Поднялся к себе, переоделся в домашнее и на Кирин этаж спустился, сделал вид, что только проснулся. Там соседи уже собрались, ругаются, ну и я в общий гомон включился – озабоченность проявляю, Феликса уговариваю. Соседка справа все настаивала на том, чтобы милицию вызвать. Ну а я предложил со своей стороны дверь сломать и под предлогом, что нужно сходить за топориком, к себе в квартиру забежал, проверил, не оставил ли Петя каких-нибудь следов (мне вдруг представилось, что, если милицию соседи все же вызовут, она обязательно ко мне заглянет), и тут же вернулся.

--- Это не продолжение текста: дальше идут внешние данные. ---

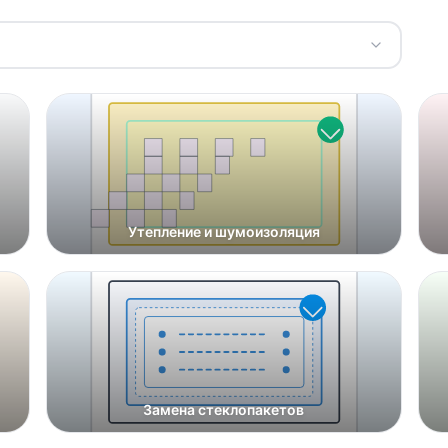
Утепление и шумоизоляция
Замена стеклопакетов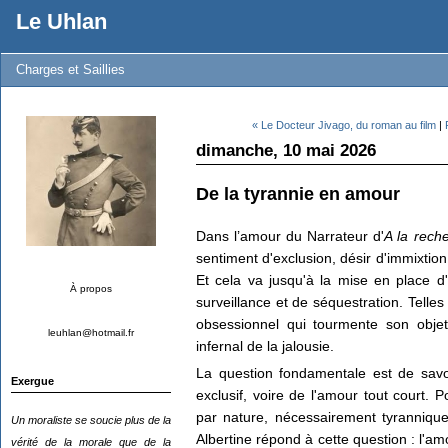
Le Uhlan
Charges et Saillies
« Le Docteur Jivago, du roman au film
|
dimanche, 10 mai 2026
De la tyrannie en amour
Dans l’amour du Narrateur d'
A la
r
eche
sentiment d'exclusion, désir d'immixtion
Et cela va jusqu'à la mise en place 
À propos
surveillance et de séquestration. Tell
obsessionnel qui tourmente son objet
leuhlan@hotmail.fr
infernal de la jalousie.
La question fondamentale est de savoi
Exergue
exclusif, voire de l'amour tout court. 
par nature, nécessairement tyranniqu
Un moraliste se soucie plus de la
Albertine répond à cette question : l'am
vérité de la morale que de la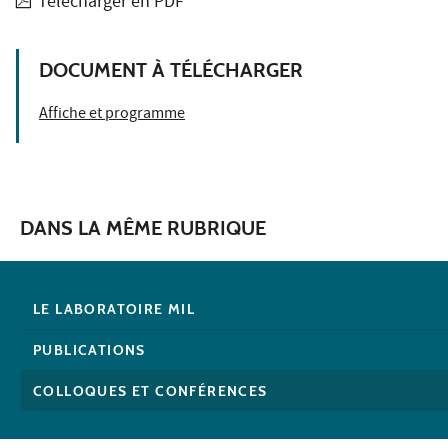
Télécharger en PDF
DOCUMENT À TÉLÉCHARGER
Affiche et programme
DANS LA MÊME RUBRIQUE
LE LABORATOIRE MIL
PUBLICATIONS
COLLOQUES ET CONFÉRENCES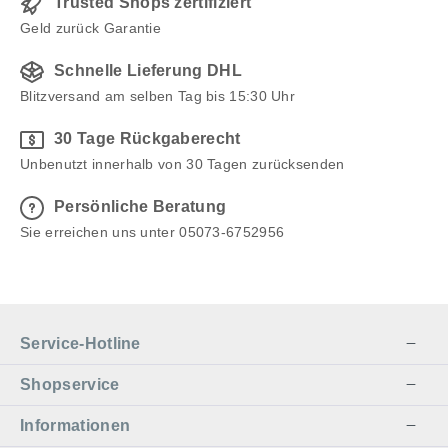
Trusted Shops zertifiziert
Geld zurück Garantie
Schnelle Lieferung DHL
Blitzversand am selben Tag bis 15:30 Uhr
30 Tage Rückgaberecht
Unbenutzt innerhalb von 30 Tagen zurücksenden
Persönliche Beratung
Sie erreichen uns unter 05073-6752956
Service-Hotline
Shopservice
Informationen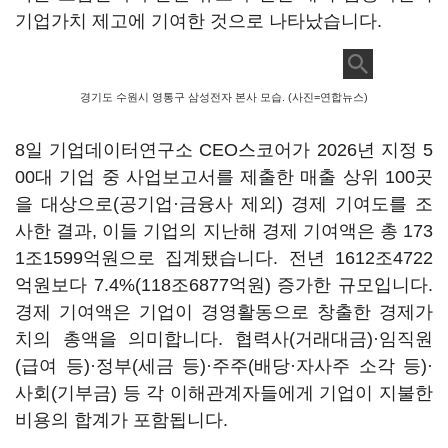
기업가치 제고에 기여한 것으로 나타났습니다
.
경기도 수원시 영통구 삼성전자 본사 모습. (사진=연합뉴스)
8
일 기업데이터연구소
CEO
스코어가
2026
년 지정
5
00
대 기업 중 사업보고서를 제출한 매출 상위
100
곳
을
대상으로
(
공기업·금융사 제외
)
경제 기여도를 조
사한 결과
,
이들 기업의 지난해 경제 기여액은 총
173
1
조
1599
억원으로 집계됐습니다
.
전년
1612
조
4722
억원보다
7.4%(118
조
6877
억원
)
증가한 규모입니다
.
경제 기여액은 기업이 경영활동으로 창출한 경제가
치의 총액을 의미합니다
.
협력사
(
거래대금
)
·임직원
(
급여 등
)
·정부
(
세금 등
)
·주주
(
배당·자사주 소각 등
)
·
사회
(
기부금
)
등 각 이해관계자들에게 기업이 지불한
비용의 합계가 포함됩니다
.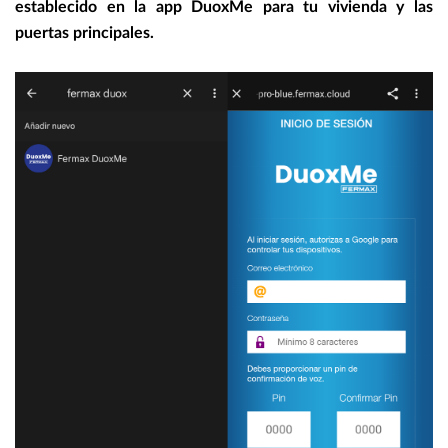
establecido en la app DuoxMe para tu vivienda y las
puertas principales.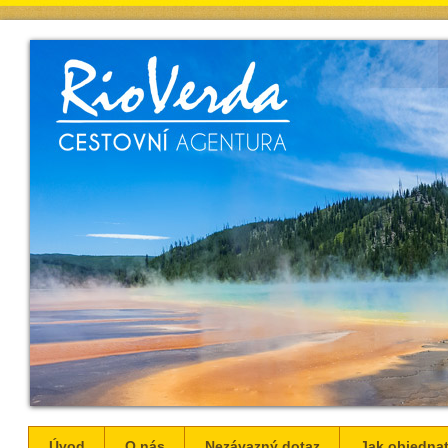
Úvod
O nás
Nezávazný dotaz
Jak objednat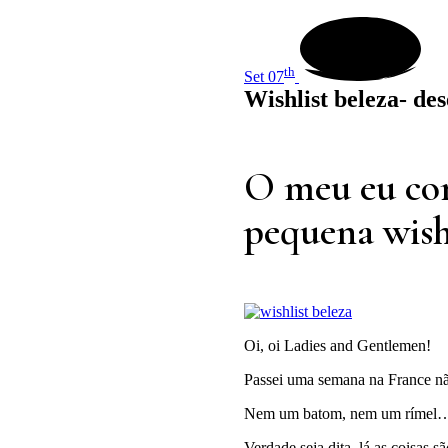
th
Set 07
Wishlist beleza- de
O meu eu co
pequena wishl
Oi, oi Ladies and Gentlemen!
Passei uma semana na France nã
Nem um batom, nem um rímel… 
Verdade seja dita, lá as coisas s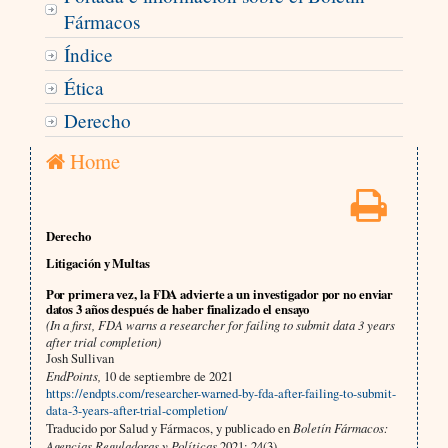
Fármacos
Índice
Ética
Derecho
Home
Derecho
Litigación y Multas
Por primera vez, la FDA advierte a un investigador por no enviar
datos 3 años después de haber finalizado el ensayo
(In a first, FDA warns a researcher for failing to submit data 3 years
after trial completion)
Josh Sullivan
EndPoints,
10 de septiembre de 2021
https://endpts.com/researcher-warned-by-fda-after-failing-to-submit-
data-3-years-after-trial-completion/
Traducido por Salud y Fármacos, y publicado en
Boletín Fármacos:
Agencias Reguladoras y Políticas
2021; 24(3)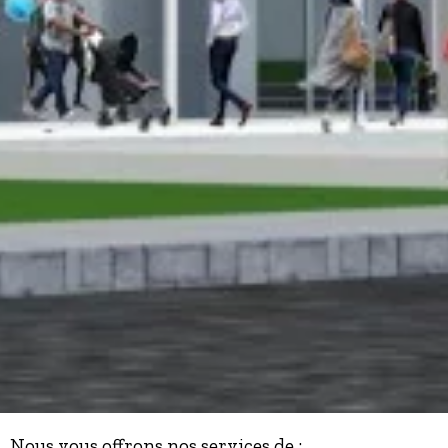
Nous vous offrons nos services de :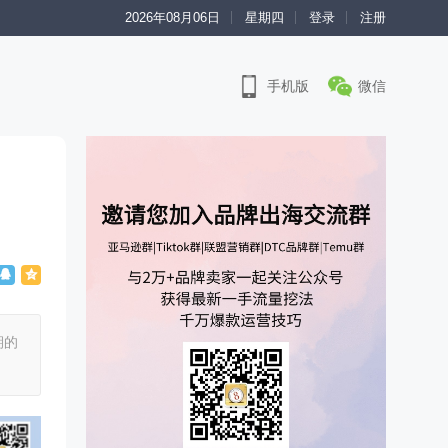
2026年08月06日
星期四
登录
注册
手机版
微信
期的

Где-то через час явилась Кира. По ее возбужденному виду я сразу понял: что-то ей известно. Неужели, думаю, труп уже обнаружили? Документов у Пети с собой не было, я проверял, но все равно опознать могли: видел кто-нибудь, как он ко мне входил или еще что-нибудь. Пристроился я к Кире, когда она с Феликсом гулять пошла, решил выведать все во что бы то ни стало. Но ничего выведывать не пришлось, она сама мне все рассказала, да еще и мысль ценную подала. Не знаю, с чего она решила, будто убийство это ритуальное, маньяком совершенное, но так убежденно говорила и так настаивала на этом, что я сам чуть было не поверил, что убил племянника ритуально, из маньяческих соображений. И… не могу сказать, что стало мне вдруг неприятно… Я задумался: а может, в этом действительно есть доля правды: хотел убить, подспудно всегда хотел убить – и убил? И… в конце концов эта мысль мне понравилась. Она многое объясняла, а главное – мою бесчувственность. Получается, я не был бесчувствен, но удерживал свои эмоции, не давал им выплеснуться, подсознательно понимая, что они такого рода и такой силы, что не удерживать их опасно для общества.

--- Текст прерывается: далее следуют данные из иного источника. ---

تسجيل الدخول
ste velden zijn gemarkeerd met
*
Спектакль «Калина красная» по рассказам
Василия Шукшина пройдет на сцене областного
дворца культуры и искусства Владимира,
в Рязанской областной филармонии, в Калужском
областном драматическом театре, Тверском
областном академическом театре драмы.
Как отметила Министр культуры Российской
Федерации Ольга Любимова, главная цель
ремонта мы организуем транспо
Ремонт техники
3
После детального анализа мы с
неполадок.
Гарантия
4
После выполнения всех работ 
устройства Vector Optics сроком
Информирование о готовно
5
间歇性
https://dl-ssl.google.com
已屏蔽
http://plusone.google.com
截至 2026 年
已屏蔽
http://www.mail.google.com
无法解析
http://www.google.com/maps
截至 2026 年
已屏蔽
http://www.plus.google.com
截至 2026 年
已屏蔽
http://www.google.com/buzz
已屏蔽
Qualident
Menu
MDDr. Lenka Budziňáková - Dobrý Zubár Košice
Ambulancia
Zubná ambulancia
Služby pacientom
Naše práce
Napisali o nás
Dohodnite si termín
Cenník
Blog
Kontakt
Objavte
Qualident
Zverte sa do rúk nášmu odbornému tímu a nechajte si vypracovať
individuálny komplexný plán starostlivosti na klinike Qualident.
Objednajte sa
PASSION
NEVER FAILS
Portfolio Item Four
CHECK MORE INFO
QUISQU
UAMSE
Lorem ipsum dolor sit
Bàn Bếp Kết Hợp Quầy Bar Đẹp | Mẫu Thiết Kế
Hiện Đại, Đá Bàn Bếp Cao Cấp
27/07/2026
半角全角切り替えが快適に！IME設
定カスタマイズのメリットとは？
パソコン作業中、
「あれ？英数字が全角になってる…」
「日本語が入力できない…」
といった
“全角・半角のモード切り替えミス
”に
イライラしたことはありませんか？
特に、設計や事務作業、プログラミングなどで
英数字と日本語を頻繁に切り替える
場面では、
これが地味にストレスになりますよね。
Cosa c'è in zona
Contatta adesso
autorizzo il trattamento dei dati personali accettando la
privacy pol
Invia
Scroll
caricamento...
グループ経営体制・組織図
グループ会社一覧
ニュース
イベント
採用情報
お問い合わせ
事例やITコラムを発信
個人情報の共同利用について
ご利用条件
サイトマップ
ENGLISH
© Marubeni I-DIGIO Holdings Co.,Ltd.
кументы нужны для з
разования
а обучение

А еще я понял, что мне нужно делать, – Кира, не желая того, подсказала мне путь спасения. Надо затерять это убийство в толпе подобных же убийств, сыграть маньяка, а соседка моя, журналистка Кира Самохина, поможет мне в этом – создаст нужную рекламу. Она так горит циклом статей о маньяке, вот пусть и пишет, мне это очень на руку. Времени у меня мало: до возвращения Петиной матери милиция должна быть совершенно убеждена, что он – лишь одна из жертв, что убийство это не само по себе, а в серии.

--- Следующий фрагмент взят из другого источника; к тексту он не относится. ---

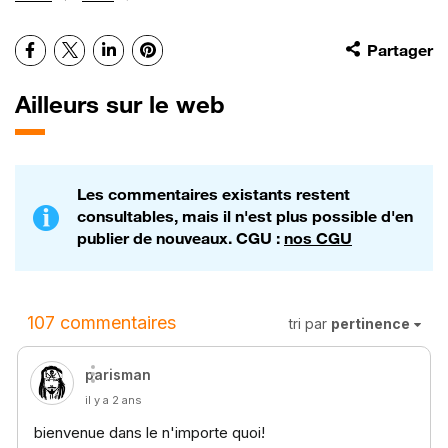
Facebook
X
LinkedIn
Pinterest
Partager
Ailleurs sur le web
Les commentaires existants restent
consultables, mais il n'est plus possible d'en
publier de nouveaux. CGU :
nos CGU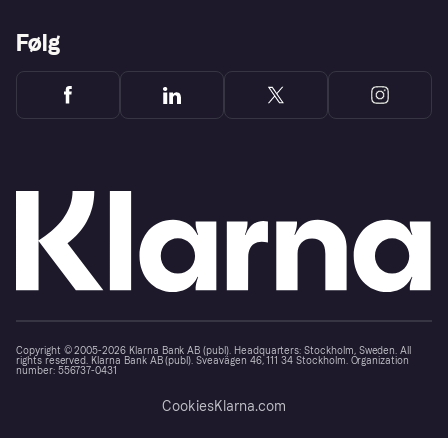
Følg
Copyright © 2005-2026 Klarna Bank AB (publ). Headquarters: Stockholm, Sweden. All
rights reserved. Klarna Bank AB (publ). Sveavägen 46, 111 34 Stockholm. Organization
number: 556737-0431
Cookies
Klarna.com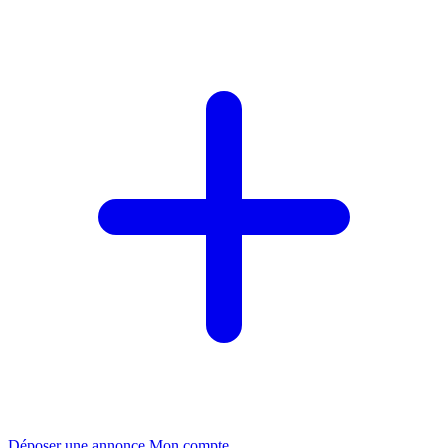
Déposer une annonce
Mon compte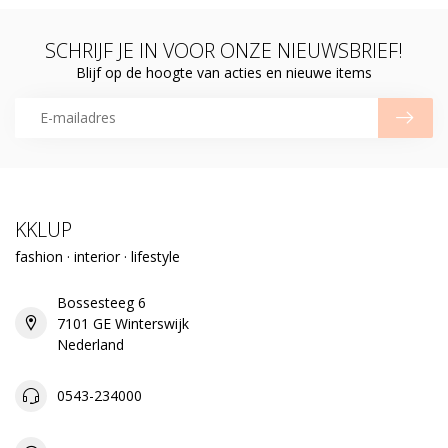
SCHRIJF JE IN VOOR ONZE NIEUWSBRIEF!
Blijf op de hoogte van acties en nieuwe items
KKLUP
fashion · interior · lifestyle
Bossesteeg 6
7101 GE Winterswijk
Nederland
0543-234000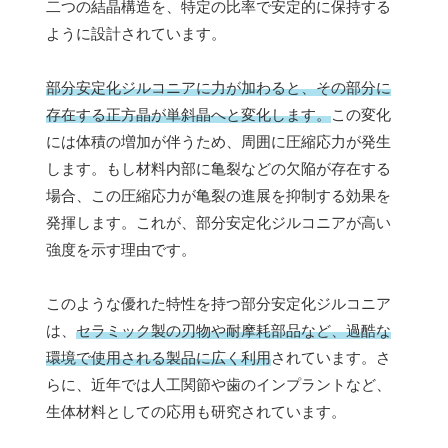
二つの結晶構造を、特定の比率で安定的に保持する
ように設計されています。
部分安定化ジルコニアに力が加わると、その部分に
存在する正方晶が単斜晶へと変化します。
この変化
には体積の増加が伴うため、周囲に圧縮応力が発生
します。もし材料内部に亀裂などの欠陥が存在する
場合、この圧縮応力が亀裂の進展を抑制する効果を
発揮します。これが、部分安定化ジルコニアが高い
強度を示す理由です。
このような優れた特性を持つ部分安定化ジルコニア
は、
セラミック製の刃物や耐摩耗部品など、過酷な
環境で使用される製品に広く利用
されています。さ
らに、近年では人工関節や歯のインプラントなど、
生体材料としての応用も研究されています。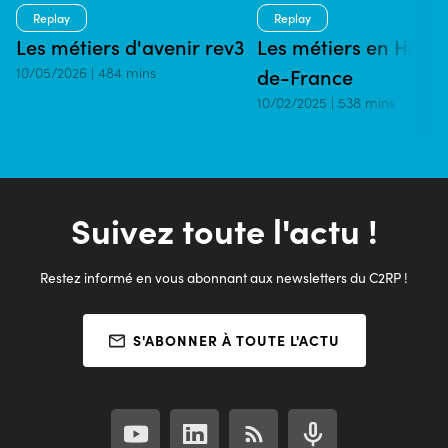
Replay
Replay
Les métiers d'avenir rev3
Les métiers en Haut
10/05/2026 | 484 mins
de-France
10/02/2025 | 538 mins
Suivez toute l'actu !
Restez informé en vous abonnant aux newsletters du C2RP !
S'ABONNER À TOUTE L'ACTU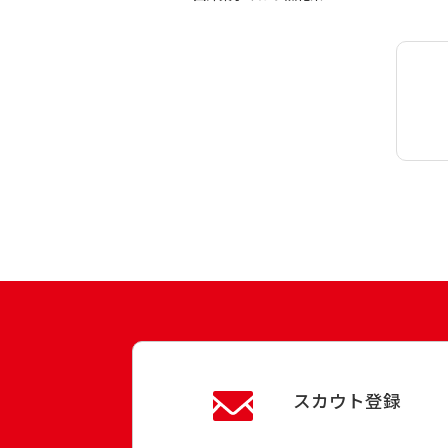
スカウト登録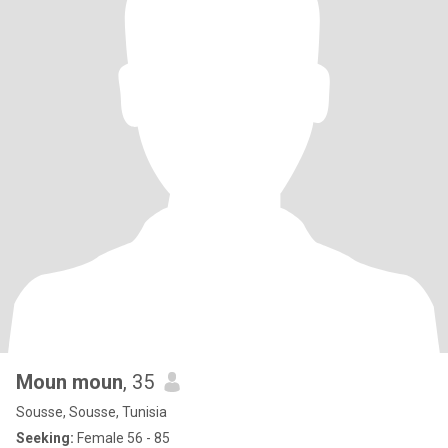
Moun moun
, 35
Sousse, Sousse, Tunisia
Seeking:
Female 56 - 85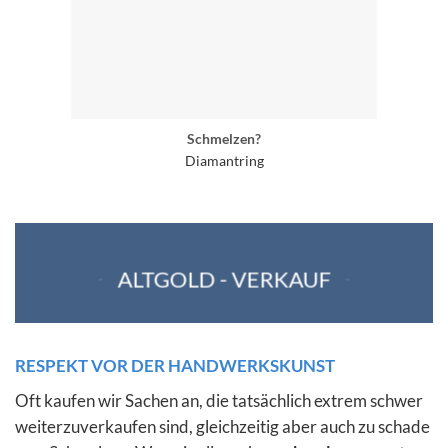
Schmelzen?
Diamantring
ALTGOLD - VERKAUF
RESPEKT VOR DER HANDWERKSKUNST
Oft kaufen wir Sachen an, die tatsächlich extrem schwer
weiterzuverkaufen sind, gleichzeitig aber auch zu schade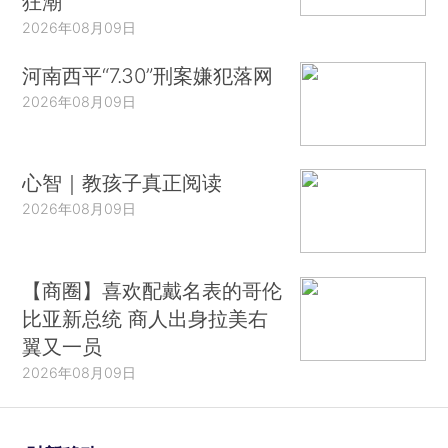
狂潮
2026年08月09日
河南西平“7.30”刑案嫌犯落网
2026年08月09日
心智｜教孩子真正阅读
2026年08月09日
【商圈】喜欢配戴名表的哥伦
比亚新总统 商人出身拉美右
翼又一员
2026年08月09日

Эта идея настолько меня увлекла, что всю первую половину ночи я только об этом и думал, прикидывал, где и как я стану разыскивать новые жертвы и каким способом умерщвлять (все тем же магическим шаром, чтобы создалось впечатление об одном почерке). А к утру понял, что, если пойду по такому пути, в конце концов могу и попасться. Надо основательно запутать следствие, пусть у них будет несколько версий – вообще, чем больше версий, тем лучше. Тут-то мне опять вспомнился Петин рассказ о том сумасшедшем рейсе и как его продолжение – Кирина история. Я жил тогда в той же гостинице и отчасти сам был свидетелем происходящего. Ну, например, видел, как она носится с фотографией, надеясь услышать подтверждение произошедшей подмены, а все на нее смотрят как на сумасшедшую, никто не желает вникнуть, никто не хочет из-за чужих проблем портить себе отдых. И вот понял я, что вся эта петрушка пятилетней давности мне как нельзя лучше подходит. Жертвами, следовательно, станут члены туристической группы.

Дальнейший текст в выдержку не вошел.